Data-data statistik yang dikeluarkan oleh lembaga-lembaga yang terpercaya di Indonesia memberikan bukti betapa memprihatinkan kondisi keluarga di Indonesia. Badan Kependudukan dan Keluarga Berencana Nasional (BKKBN) mencatat bahwa Indonesia memiliki angka perceraian tertinggi se-Asia Pasifik. Data Badan Peradilan Agama (Badilag) Mahkamah Agung RI tahun 2010 melansir bahwa selama 2005 sampai 2010, rata-rata satu dari 10 pasangan menikah berakhir dengan perceraian di pengadilan. Berdasarkan data Badan Narkotika Nasional (BNN) jumlah penguna narkoba di Indonesia semakin mengalami kenaikan. Tahun 2008 pengguna narkoba di Indonesia mencapai 3,3 juta orang.
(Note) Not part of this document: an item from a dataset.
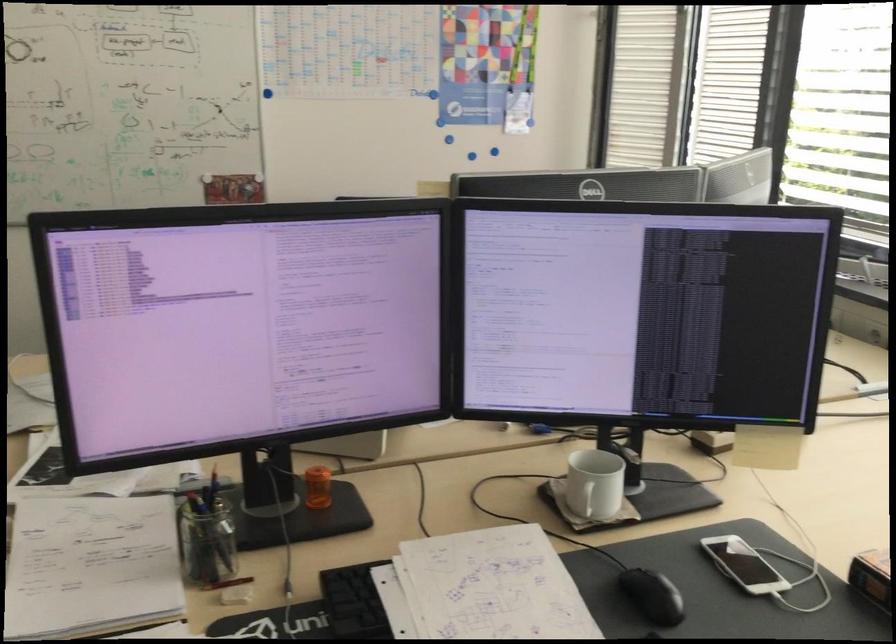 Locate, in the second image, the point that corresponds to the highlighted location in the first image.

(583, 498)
Di tahun 2011 menjadi 3,8 juta orang dan di tahun 2013 naik menjadi lebih dari 4 juta orang. Menurut BNN, sebanyak 22 % pengguna narkoba di Indonesia berasal dari kalangan pelajar. Jumlah kasus dan kejadian tersebut di atas cenderung makin meningkat dan segala upaya yang telah dikerjakan masih belum membuahkan hasil yang nyata dan memberi harapan.
Tantangan-tantangan yang dihadapi oleh keluarga Indonesia sangat berat, mulai dari arus globalisasi yang begitu deras, pergeseran nilai-nilai di masyarakat, nilai moral dan juga agama yang sudah tidak dijunjung tinggi dan dihidupi masyarakat, belum lagi tantangan internal di dalam keluarga seperti struktur dalam keluarga yang tidak tepat, peran antara suami dan istri, permasalahan ekonomi / kesejahteraan sosial, pola asuh yang tidak tepat, kenakalan remaja dan lain-lain
Gereja Bethel Indonesia (GBI) terpanggil memberikan kontribusi dalam upaya terbentuknya keluarga-keluarga yang kokoh dan harmonis. Untuk itu GBI telah melakukan langkah yang sangat bersejarah bagi perkembangan GBI yaitu dengan menetapkan Bulan Juni setiap tahunnya sebagai Bulan Keluarga GBI. Penyelenggaraan Bulan Keluarga GBI pada tahun 2015 ini menetapkan tema : “ Transformasi Gereja untuk Memulihkan Keluarga ( Yosua 24:15 )”demikian prakata siaran pers Sinode Gereja Bethel Indonesia (GBI) yang ditanda-tangani oleh Ketua Umumnya Pdt. Dr. Japarlin Marbun, dalam Diskusi Panel dan Doa Bagi Keluarga dengan tema : “Selamatkan Keluarga Indonesia!” yang dilangsungkan pada tanggal 27 Juni 2015 di Jakarta, dimana tujuan dari acara ini adalah untuk menyerukan dan menghimbau setiap pihak yang terkait untuk lebih memperhatikan, memperlengkapi, dan mengupayakan untuk menjadikan keluarga dan rumah sebagai tempat teraman bagi anak.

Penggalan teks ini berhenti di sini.